So simple and so tasty, this Ouefs En Cocotte is a lovely light supper dish that you can get creative with. This is eggs and soldiers with a makeover!
Ouefs En Cocotte
Serves 6 | Preparation time 15 mins | Baking time 15 mins
GF SF MF
- Butter for greasing
- 6 organic eggs
- 1 ½ tbsp sea salt
- 6 tbsp double cream
- Smoked paprika
- Preheat the oven to 190˚C/170˚C fan/gas mark 5 and fill a kettle and boil for the bain marie.
- Using a pastry brush, grease the ramekins with softened butter and place into the deep baking tin or oven proof dish you are going to cook them in. We used a large lasagne dish.
- Crack an egg into each ramekin, then sprinkle each with a of teaspoon of sea salt, then 1 tablespoon of double cream and finishing with a sprinkle of paprika, a pinch or two on top.

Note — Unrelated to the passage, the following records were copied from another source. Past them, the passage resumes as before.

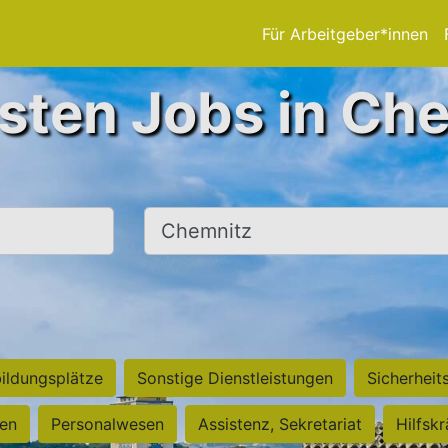
Für Arbeitgeber*innen
sten Jobs in Ch
Ort, Stadt
ildungsplätze
Sonstige Dienstleistungen
Sicherheit
ten
Personalwesen
Assistenz, Sekretariat
Hilfsk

- Pour boiling water into your tin/dish around the ramekins until the water comes half way up. Place in the oven and bake for 15 mins, serve and enjoy immediately.

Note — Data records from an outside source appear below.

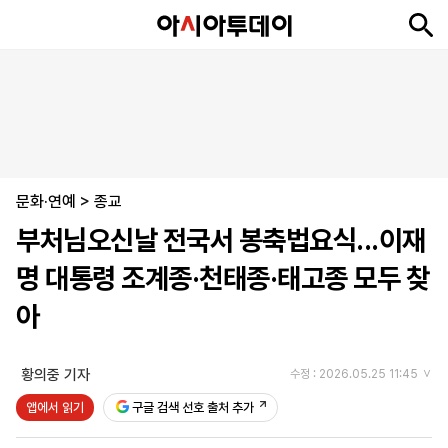
뉴
최
속
정
사
경
국
오
피
아
문
포
스
신
보
치
회
제
제
피
플
투
화
토
니
시
·
문화·연예
언
티
스
>
종교
포
부처님오신날 전국서 봉축법요식...이재
츠
명 대통령 조계종·천태종·태고종 모두 찾
ENGLISH
中
Tiếng
아
文
Việt
황의중 기자
수정 : 2026.05.25 11:45
지
신
후
제
회
앱
앱에서 읽기
구글 검색 선호 출처 추가
면
문
원
보
사
설
보
구
하
24
소
치
기
독
기
시
개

- Of course, you can add your own stamp to this dish. What do you like to eat with eggs? Chopped ham, sautéed mushrooms, fresh herbs, would all work well in the base before you add the egg.
- To serve we have accompanied our ouefs with griddled asparagus spears and Tuscan toasting bread which has also been griddled. Delicious, but you could also serve with a slice of gluten-free bread, and top with grated truffle, a little truffle oil or a really crispy shard of streaky bacon would be wonderful.